From Software entretient depuis déjà quelques années une relation amour-haine assez intense dans le paysage vidéo-ludique. Toute la ludographie de From Software dans sa globalité s’établit sur une clé essentielle de game-design : la mort permanente, obligatoire, essentielle à la progression telle un fardeau poussant le joueur à une forme pathologique d’obstination et de dépassement de soi. Hors on le sait, la mort dans le jeu vidéo est souvent frustrante même quand c’est clairement notre faute.
Découvrir Dark Souls premier du nom était une expérience rafraîchissante. Pas nécessairement à travers son gameplay, qui est essentiellement une version jusqu’au-boutiste de celui de King’s Field, série de jeux moins connus mais essentielle dans l’histoire et le devenir du studio. Et même si je reconnaissais à Dark Souls des faiblesses évidentes, à commencer par des errances techniques , un manque global de progression passé la moitié du jeu, et une marge de manœuvre trop serrée pour profiter pleinement de certains éléments du gameplay (à commencer par la parade), je ne saurais que féliciter tout le travail qui a été réalisé à travers ce titre. La mort est partie intégrante du game-design, le level-design de l’ensemble est une véritable prouesse et l’art-design, qu’on parle d’habillage visuel, sonore, architectural ou environnementale, pousse à la prosternation .
Cela étant dit , Dark Souls est un jeu qui a maintenant dix ans. Et dix ans c’est long. C’est long d’une part, parce qu’entre le moment ou j’ai découvert Dark Souls et aujourd’hui je n’ai pas vraiment chômé. J’ai joué à beaucoup de jeux, découvert beaucoup de belles choses et de moins belles choses côté ludisme et j’ai aussi acquis, d’une certaine façon, un minimum d’expérience et d’exigence. Je suis mois coulant, je réfléchis davantage à ce qu’on me met sous le pif et j’essaye de construire raisonnablement un avis sur les titres que je touche. Pas forcément avec brio et non pas sans une énorme part de subjectivité. Mais concernant Dark Souls, le jeu a vieilli et la formule aussi.

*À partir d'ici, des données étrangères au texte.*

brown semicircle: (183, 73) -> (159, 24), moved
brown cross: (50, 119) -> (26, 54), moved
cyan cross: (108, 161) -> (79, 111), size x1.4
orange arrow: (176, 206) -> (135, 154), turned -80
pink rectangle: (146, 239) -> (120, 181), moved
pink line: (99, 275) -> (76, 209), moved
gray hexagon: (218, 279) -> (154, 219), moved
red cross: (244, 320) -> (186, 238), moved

Là ou je veux en venir c’est que From Software s’est à mes yeux contenté de surfer sur son succès pour assommer la sphère ludique de plusieurs titres reprenant allégrement le game-design de son aîné. A tel point d’ailleurs que la licence de From Software est devenue considérablement influente. J’en veux pour preuve l’utilisation du terme « souls-like » pour définir ces jeux qui recopient bêtement le game-design de la série de Miyazaki.
Que l’on parle de Dark Souls 2, de Dark Souls 3 ou de Bloodborne, c’est un peu les mêmes idées de design qui reviennent mais aussi les mêmes soucis. Et ces derniers persistent : progression par l’échec, technique moyenne, IA pas top, level-design et world-design pas toujours convaincant, pnj et narration cryptique, apprentissage du gameplay dans les choux, farm de l’expérience, builds mal équilibrés,courbe de progression partie cueillir les myrtilles, PvP insupportable, il y a de quoi criser.
Ainsi Dark Souls 3, le dernier opus que j’ai touché avant ce Sekiro, avait pu entretenir en moi une certaine forme de respect teinté d’un trop plein, d’une indigestion, d’un côté best-off bien senti de la formule estampillée Souls. Mais je lui ai quand même mis 7 au Dark Souls 3. Déjà parce que , fatalement, j’envisageais à travers Dark Souls 3 une fin de cycle : fin de l’univers médiéval fantastique (Elden Ring, et c’est malheureux, me donnera tord) et donc fin du triptyque des souls et nouveaux horizons. En cela, ce côté chant du cygne vient arracher en moi pas mal d’émois pour la licence. Parce que j’y ai laissé des plumes, que j’ai appris à moins criser devant des jeux vidéos et que fatalement j’en ai tiré aussi une grande satisfaction personnelle.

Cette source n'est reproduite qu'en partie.